As more and more consumers acquire computers and use encryption for their communications, encryption may also fall within the meaning of “services”. An online service provider, under the definition of “supplier”, may be liable for the guarantees in respect of services. Failure to provide adequate encryption services may constitute breaches of the guarantee as to reasonable care and skill and the guarantee as to fitness for particular purpose. These areas have yet to be considered by the court, but counsel should be aware of them nonetheless.
Digital signatures trump the rest, but take care …
As discussed above, the requirements for authentication and verification outlined in the ETA leave the general form of electronic signatures somewhat lacking. Such electronic signatures provide no path to authenticate the signer or the document, or to guarantee that the information is unaltered in transit.

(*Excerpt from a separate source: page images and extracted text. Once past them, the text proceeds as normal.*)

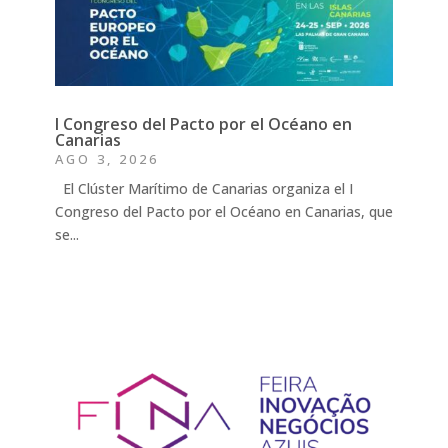
I Congreso del Pacto por el Océano en
Canarias
AGO 3, 2026
El Clúster Marítimo de Canarias organiza el I
Congreso del Pacto por el Océano en Canarias, que
se...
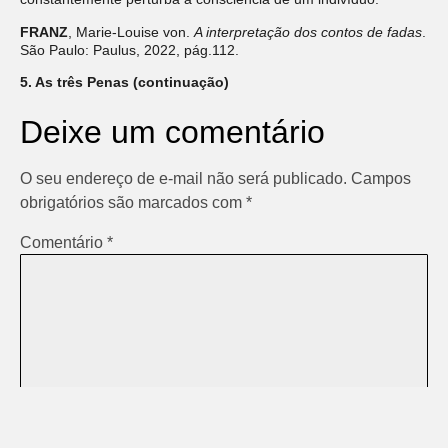
FRANZ
, Marie-Louise von.
A interpretação dos contos de fadas
.
São Paulo: Paulus, 2022, pág.112.
5. As três Penas (continuação)
Deixe um comentário
O seu endereço de e-mail não será publicado.
Campos
obrigatórios são marcados com
*
Comentário
*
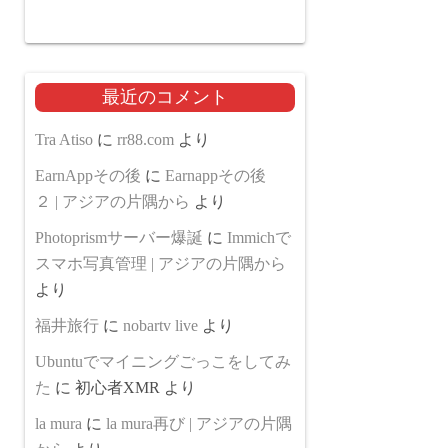
最近のコメント
Tra Atiso
に
rr88.com
より
EarnAppその後
に
Earnappその後
２ | アジアの片隅から
より
Photoprismサーバー爆誕
に
Immichで
スマホ写真管理 | アジアの片隅から
より
福井旅行
に
nobartv live
より
Ubuntuでマイニングごっこをしてみ
た
に
初心者XMR
より
la mura
に
la mura再び | アジアの片隅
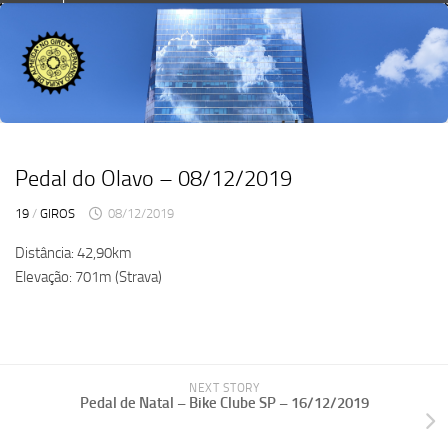
Skip
to
content
Pedal do Olavo – 08/12/2019
19
/
GIROS
08/12/2019
Distância: 42,90km
Elevação: 701m (Strava)
NEXT STORY
Pedal de Natal – Bike Clube SP – 16/12/2019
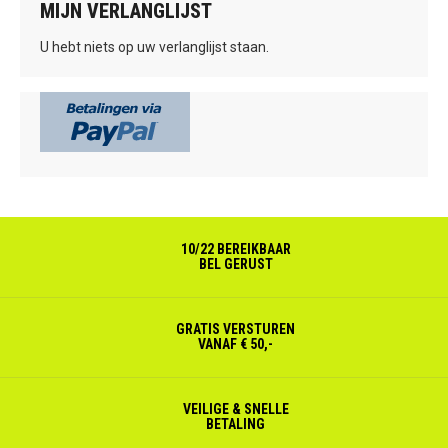
MIJN VERLANGLIJST
U hebt niets op uw verlanglijst staan.
10/22 BEREIKBAAR
BEL GERUST
GRATIS VERSTUREN
VANAF € 50,-
VEILIGE & SNELLE
BETALING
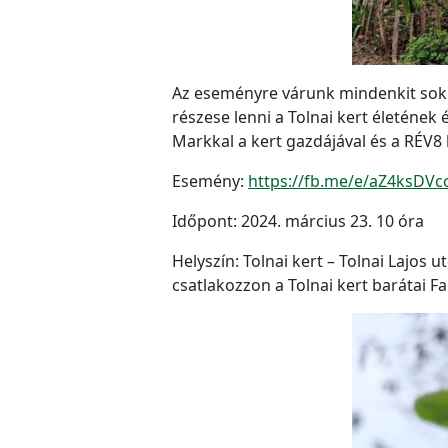
Az eseményre várunk mindenkit sok sz
részese lenni a Tolnai kert életéne
Markkal a kert gazdájával és a RÉV8 k
Esemény:
https://fb.me/e/aZ4ksDVc
Időpont: 2024. március 23. 10 óra
Helyszín: Tolnai kert – Tolnai Lajos
csatlakozzon a Tolnai kert barátai F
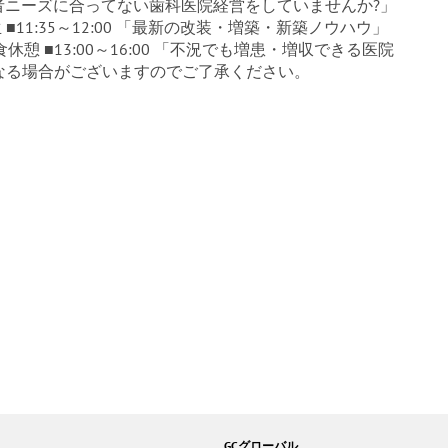
0 「消費者ニーズに合ってない歯科医院経営をしていませんか?」
■11:35～12:00 「最新の改装・増築・新築ノウハウ」
 昼食休憩 ■13:00～16:00 「不況でも増患・増収できる医院
となる場合がございますのでご了承ください。
GCグローバル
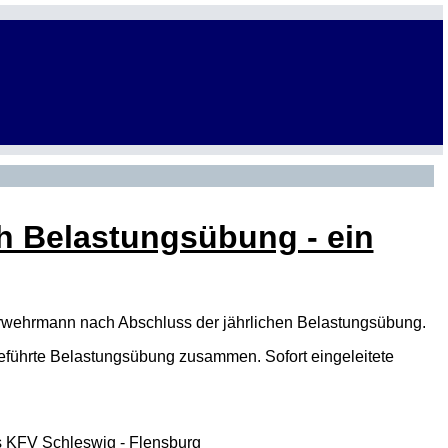
ch Belastungsübung - ein
uerwehrmann nach Abschluss der jährlichen Belastungsübung.
eführte Belastungsübung zusammen. Sofort eingeleitete
es KFV Schleswig - Flensburg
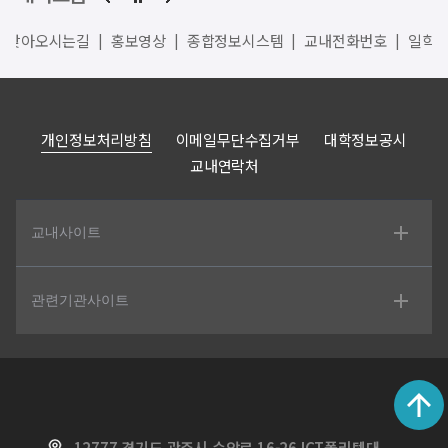
찾아오시는길
홍보영상
종합정보시스템
교내전화번호
일학
개인정보처리방침
이메일무단수집거부
대학정보공시
교내연락처
교내사이트
관련기관사이트
12777 경기도 광주시 순암로 16-26 ICT폴리텍대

Further, as security is easily compromised, electronic signatures open clients to a range of potential liabilities that are better avoided.
Accordingly, digital signatures provide the only appropriate form for signing electronically that both conforms to the requirements of the ETA and is likely to be accepted by the courts.
- Guidelines for counsel on the use of electronic signatures: 2016 Practice Note from the Law Society of England and Wales; see also Law Commission “Electronic Commerce Part One: A Guide for the Legal and Business Community” NZLC Report 50, 1998, page 7.
- Electronic Transactions Act 2002: Discussion Paper, Ministry of Economic Development, May 2000, at page 8.
- Encryption and algorithms: Smedinghoff, Online Law: The SPA’s Legal Guide to Doing Business on the Internet, Software Publisher’s Assoc, 1996, page 497; see also Schneier, Applied Cryptography: Protocols, Algorithms and Source Code in C, 2nd Edition, Wiley, New York, 1996, pages 223-225 and Bruce Schneier “Security Pitfalls in Cryptography” (1998) Counterpane Systems at 1.
- Encryption adequacy and standards: Lim “Liability Issues in Encryption Technology” (1998) 37 Computers & Law (Aus and NZ) 42, page 46.
- Confidentiality and breach of confidence: Law Commission “Electronic Commerce Part One: A Guide for the Legal and Business Community” NZLC Report 50, 1998, pages 3 and 61).